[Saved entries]
··········

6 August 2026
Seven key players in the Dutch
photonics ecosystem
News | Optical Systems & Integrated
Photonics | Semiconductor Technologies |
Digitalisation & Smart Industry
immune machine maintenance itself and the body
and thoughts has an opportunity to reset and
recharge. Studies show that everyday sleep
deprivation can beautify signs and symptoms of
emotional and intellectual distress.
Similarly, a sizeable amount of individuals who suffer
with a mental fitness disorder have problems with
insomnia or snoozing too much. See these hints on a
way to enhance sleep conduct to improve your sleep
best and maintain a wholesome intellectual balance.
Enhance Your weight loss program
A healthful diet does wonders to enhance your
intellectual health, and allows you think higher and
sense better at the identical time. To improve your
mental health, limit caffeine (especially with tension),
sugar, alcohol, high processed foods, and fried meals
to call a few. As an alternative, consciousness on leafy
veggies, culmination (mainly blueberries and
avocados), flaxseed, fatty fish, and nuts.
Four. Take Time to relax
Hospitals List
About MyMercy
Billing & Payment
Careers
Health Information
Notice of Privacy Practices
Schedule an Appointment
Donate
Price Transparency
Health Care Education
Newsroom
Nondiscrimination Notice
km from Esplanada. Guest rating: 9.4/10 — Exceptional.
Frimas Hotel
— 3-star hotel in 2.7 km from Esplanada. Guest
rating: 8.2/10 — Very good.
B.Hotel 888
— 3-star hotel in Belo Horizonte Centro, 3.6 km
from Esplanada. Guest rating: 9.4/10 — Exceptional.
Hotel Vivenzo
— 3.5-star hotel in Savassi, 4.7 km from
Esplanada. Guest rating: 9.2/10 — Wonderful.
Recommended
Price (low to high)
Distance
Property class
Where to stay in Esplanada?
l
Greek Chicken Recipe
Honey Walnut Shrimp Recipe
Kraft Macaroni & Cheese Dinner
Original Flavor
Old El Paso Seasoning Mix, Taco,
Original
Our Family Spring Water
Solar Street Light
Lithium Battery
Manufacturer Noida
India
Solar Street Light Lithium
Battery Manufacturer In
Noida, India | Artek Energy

··········

Problem description: Without any change, reproduce the data in full.

Exercise response:
6 August 2026
Seven key players in the Dutch
photonics ecosystem
News | Optical Systems & Integrated
Photonics | Semiconductor Technologies |
Digitalisation & Smart Industry
immune machine maintenance itself and the body
and thoughts has an opportunity to reset and
recharge. Studies show that everyday sleep
deprivation can beautify signs and symptoms of
emotional and intellectual distress.
Similarly, a sizeable amount of individuals who suffer
with a mental fitness disorder have problems with
insomnia or snoozing too much. See these hints on a
way to enhance sleep conduct to improve your sleep
best and maintain a wholesome intellectual balance.
Enhance Your weight loss program
A healthful diet does wonders to enhance your
intellectual health, and allows you think higher and
sense better at the identical time. To improve your
mental health, limit caffeine (especially with tension),
sugar, alcohol, high processed foods, and fried meals
to call a few. As an alternative, consciousness on leafy
veggies, culmination (mainly blueberries and
avocados), flaxseed, fatty fish, and nuts.
Four. Take Time to relax
Hospitals List
About MyMercy
Billing & Payment
Careers
Health Information
Notice of Privacy Practices
Schedule an Appointment
Donate
Price Transparency
Health Care Education
Newsroom
Nondiscrimination Notice
km from Esplanada. Guest rating: 9.4/10 — Exceptional.
Frimas Hotel
— 3-star hotel in 2.7 km from Esplanada. Guest
rating: 8.2/10 — Very good.
B.Hotel 888
— 3-star hotel in Belo Horizonte Centro, 3.6 km
from Esplanada. Guest rating: 9.4/10 — Exceptional.
Hotel Vivenzo
— 3.5-star hotel in Savassi, 4.7 km from
Esplanada. Guest rating: 9.2/10 — Wonderful.
Recommended
Price (low to high)
Distance
Property class
Where to stay in Esplanada?
l
Greek Chicken Recipe
Honey Walnut Shrimp Recipe
Kraft Macaroni & Cheese Dinner
Original Flavor
Old El Paso Seasoning Mix, Taco,
Original
Our Family Spring Water
Solar Street Light
Lithium Battery
Manufacturer Noida
India
Solar Street Light Lithium
Battery Manufacturer In
Noida, India | Artek Energy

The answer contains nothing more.